Una niña, cuya madre la abandonó en un vertedero, permaneció en la UCI del hospital Infantil de Nueva York durante casi nueve meses, antes de sucumbir a la infección con la que ingresó. Incluso se le organizó un funeral en el propio centro al que sólo asistieron sus enfermeras y algunos médicos. El coste de mantenerla con vida durante aquellos meses fue de millón y medio de dólares.

– Bueno, Sherm, llegó la hora del «bocata» -dijo Marianne mirando al bebé con expresión risueña.

– Trae la papilla de Jessica cuando vuelvas, ¿quieres? -le dijo Sherry Hiller.

– Descuida. ¿Hay que añadirle algo más?

– No.

La comida de los bebés iba en frascos graduados y etiquetados que contenían la ración diaria para cada bebé. En algunos casos, añadían leche materna; en otros, el alimento se preparaba especialmente para cada toma. Los frascos iban herméticamente cerrados, con un tapón de rosca de plástico, y precintados con cinta adhesiva.

Marianne se puso los guantes, rompió los precintos y abrió los frascos que contenían el alimento para Sherman. Les añadió el suplemento de glucosa, prescrito por el neonatólogo, y volvió a precintar todos los frascos menos uno. Nunca había acabado de entender por qué le daban tanta importancia a aquel precintado que, en el hospital, estaba al alcance de muchas personas. Comprobó dos veces las etiquetas y guardó en el frigorífico todos los frascos, salvo uno para Jessica Saunders y otro para Sherman O'Banion. Después, volvió a la sala de las incubadoras.

– «Micifuz y Zapirón se comieron un capón… en un asador metido» -tarareó mientras le administraba el alimento al neonato a través del tubo.

– ¿Podrías dárselo a Jessica por mí, Marianne? -le preguntó Sherry-. La alarma de Carita de Luna, la pequeña Logan, se dispara continuamente. Deben de ser los cables. Voy a cambiarlos.

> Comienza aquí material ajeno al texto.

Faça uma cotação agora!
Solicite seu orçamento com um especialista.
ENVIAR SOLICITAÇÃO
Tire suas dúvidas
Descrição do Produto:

– Descuida -dijo Marianne.

Marianne le administraba ya el alimento a la pequeña cuando oyó la alarma del monitor cardíaco de una de las incubadoras. Estuvo medio minuto sin hacer caso, convencida de que se trataba de la averiada alarma de Carita de Luna. No obstante, la alarma no cesaba.

– Debe de ser Carita de Luna, Sherry -dijo Marianne sin alzar la vista.

Por un momento no se oyó más que el estridente sonido de la alarma.

– ¡Mierda! -exclamó de pronto Sherry-. ¡Es la de Sherman, Marianne!

El monitor cardíaco de Sherman mostraba una línea completamente plana. Marianne dejó a un lado el frasco del alimento y corrió junto a la incubadora del niño. El pechito de dos semanas del pequeño se movía arriba y abajo de manera rítmica, al compás del respirador. Tenía muy mal color. La alarma de saturación de oxígeno también se disparó.

Marianne comprobó los cables. Aplicó el estetoscopio al pecho del bebé. Nada. Ni un latido. De inmediato, aumentó la velocidad del respirador y empezó con la compresión cardíaca.

– Paro cardíaco, Sherry -dijo Marianne, angustiada-. Llama a Laura en seguida. ¡Madre mía!

En menos de un minuto, dos pediatras residentes y dos enfermeras, dirigidos por la neonatóloga Laura Pressman, se aplicaron a la resucitación de Sherman O'Banion.